2. An undertaking to file a post-effective amendment with certified
financial statements showing the initial capital received before
accepting subscriptions from more than 25 persons, if the Fund proposes
to raise its initial capital under Section 14(a)(3) of the Investment
Company Act.
3. If the securities being registered are to be offered to existing
shareholders pursuant to warrants or rights, and any securities not
taken by shareholders are to be reoffered to the public, an undertaking
to supplement the prospectus, after the expiration of the subscription
period, to set forth the results of the subscription offer, the
transactions by underwriters during the subscription period, the amount
of unsubscribed securities to be purchased by underwriters, and the
terms of any subsequent reoffering thereof. If any public offering by
the underwriters of the securities being registered is to be made on
terms differing from those set forth on the cover page of the
prospectus, the Fund shall undertake to file a post-effective amendment
to set forth the terms of such offering.
4. If the securities are being registered in reliance on Rule 415
under the Securities Act, an undertaking:
a. To file, during any period in which offers or sales are being
made, a post-effective amendment to the registration statement:
(1) To include any prospectus required by Section 10(a)(3) of the
Securities Act;
(2) to reflect in the prospectus any facts or events after the
effective date of the registration statement (or the most recent post-
effective amendment thereof) which, individually or in the aggregate,
represent a fundamental change in the information set forth in the
registration statement. Notwithstanding the foregoing, any increase or
decrease in volume of securities offered (if the total dollar value of
securities offered would not exceed that which was registered) and any
deviation from the low or high end of the estimated maximum offering
range may be reflected in the form of prospectus filed with the
Commission pursuant to Rule 424(b) if, in the aggregate, the changes in
volume and price represent no more than 20% change in the maximum
aggregate offering price set forth in the ``Calculation of Registration
Fee'' table in the effective registration statement.
(3) to include any material information with respect to the plan of
distribution not previously disclosed in the registration statement or
any material change to such information in the registration statement.

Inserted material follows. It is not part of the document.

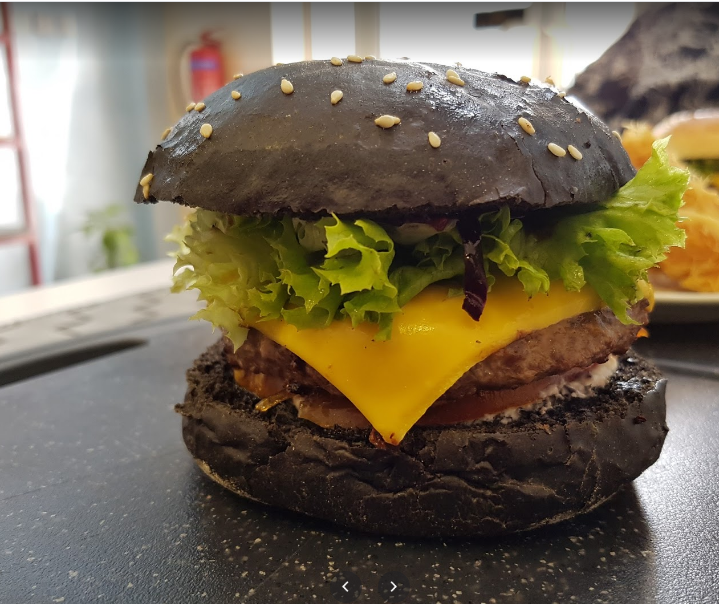 Locate an element on the screen. Image resolution: width=719 pixels, height=604 pixels. fire extinguisher is located at coordinates pos(198,69).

Provided, however, that paragraphs a(1), a(2), and a(3) of this
section do not apply if the registration statement is filed pursuant to
General Instruction A.2 of this Form and the information required to be
included in a post-effective amendment by those paragraphs is contained
in reports filed
[[Page 14551]]
with or furnished to the Commission by the Fund pursuant to Section 13
or Section 15(d) of the Exchange Act that are incorporated by reference
into the registration statement, or is contained in a form of
prospectus filed pursuant to Rule 424(b) that is part of the
registration statement.
b. that, for the purpose of determining any liability under the
Securities Act, each such post-effective amendment shall be deemed to
be a new registration statement relating to the securities offered
therein, and the offering of those securities at that time shall be
deemed to be the initial bona fide offering thereof;
c. to remove from registration by means of a post-effective
amendment any of the securities being registered which remain unsold at
the termination of the offering;
d. that, for the purpose of determining liability under the
Securities Act to any purchaser:
(1) If the Fund is relying on Rule 430B:
(A) Each prospectus filed by the Fund pursuant to Rule 424(b)(3)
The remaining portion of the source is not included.